Sharp swords are unsheathed in the hands of the polytheists, and will be sheathed again in necks and skulls.
In the face of them, the one who is veiled in goodness [the Prophet] all but calls at the top of his voice, ‘O family of Hashim [the Prophet’s clan],
‘I see my community not pointing their spears at the enemy, and the faith on weak pillars!
‘[The Muslims] avoid the fire [of war] for fear of destruction, not realising that disgrace is the inevitable consequence.
‘Must the brave Arabs be content with the harm [that they suffer], while the valiant Persians close their eyes to their dishonour?’
Source: ‘Izz al-Din ibn al-Athir. (1966) Al-Kamil fi’l-Ta’rikh. Ed. C.J. Tornberg. Beirut: Dar Sadir, Vol. 10, pp. 284–5.
(b) Ibn al-Khayyat
How long [will this go on]? For the polytheists have swollen in a flood, of which the torrent [of the sea] is frightened by the extent.
Armies like mountains have stormed out of the land of Ifranja, to bring about our destruction.
They treat well whoever gives way to adversity, and they buy off whoever prepares for war.
The tribe of polytheism does not disapprove of evil-doing, and does not know any economy with injustice.
They do not prevent anyone from [taking part in] the killing, and do not spare any effort in destruction.
How many young women have started to beat their throats and cheeks in fear of them,
And mothers of young girls who never before knew the heat [of day] nor suffered cold at night?
They are almost wasting away from fear, and dying of sadness and painful agitation.
So protect your religion and your harem, defending them like someone who does not see death as a loss.
The heads of the polytheists have ripened. Do not neglect them as a vintage and a harvest.
Their [sword] edge must be notched, and their cornerstone demolished.
For Alp-Arslan, in similar circumstances, went out [to fight], and he was sharper than the sword.
Source: Ahmad ibn Muhammad ibn al-Khayyat. (1994) Diwan ibn al-Khayyat. Ed. Kh. Mardam Bey. Beirut: Dar Sadir, pp. 184–6.
(c) anonymous poet
Unbelief has made harm to Islam lawful, about which lamentation for the religion is prolonged.
What is right perishes and what is forbidden is permitted. The sword cuts and blood is shed.
How many Muslims have become spoils of war? [How many] Muslim women have [had] that which is forbidden stolen away?

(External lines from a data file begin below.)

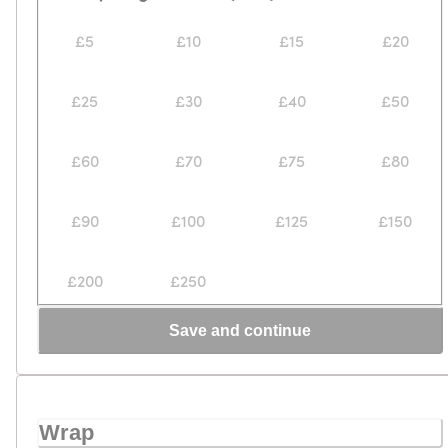
£5
£10
£15
£20
£25
£30
£40
£50
£60
£70
£75
£80
£90
£100
£125
£150
£200
£250
Save and continue
Wrap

How many a mosque have they made into a church, a cross set up in its mihrab?
Pig’s blood in it is suitable for them, and the burning of Qur’ans in it as incense.
Do God and Islam not have a right whereby young men and old should be defended?
So say to those with insight, wherever they are, ‘Respond to God and [what] He obliges [you to], respond!’
Source: Jamal al-Din ibn Taghri Birdi. (1963) Al-Nujum al-Zahira fi Muluk Misr wa-l-Qahira. Ed. M.‘A. al-Q. Hatim. Cairo: Dar al-Kutub al-Misriyya, Vol. 5, pp. 151–2.
(ii) Muhammad ibn ‘Ali al-‘Azimi (d. after 1161) wrote a city chronicle about his hometown of Aleppo, Ta’rikh Halab (The History of Aleppo). In it he ascribed motives of revenge to the crusaders. Note that the reference to the pilgrims ‘who escaped’, below, is intended to convey that some of them were killed.
The people of the coastal ports prevented Frankish and Byzantine pilgrims from crossing to Jerusalem. News of what happened spread from those who escaped to their countries, and [the Franks] prepared to invade [the Levant].
Source: Muhammad ibn ‘Ali al-‘Azimi. (1984) Ta’rikh Halab. Ed. Ibrahim Za‘rur. Damascus: n.p., p. 356.
(iii) Usama ibn Munqidh (1095–1188) was a Syrian emir who travelled widely, often as a result of tactful departures after becoming embroiled in political conflicts. He is well known to modern historians for his ‘memoirs’, which contain entertaining tales of Frankish behaviour [see Doc. 14]. However, in his own time he was actually more highly regarded for his poetic talents. The following is drawn from Lubab al-Adab (The Kernels of Refinement), an anthology on cultured behaviour that also includes historical anecdotes.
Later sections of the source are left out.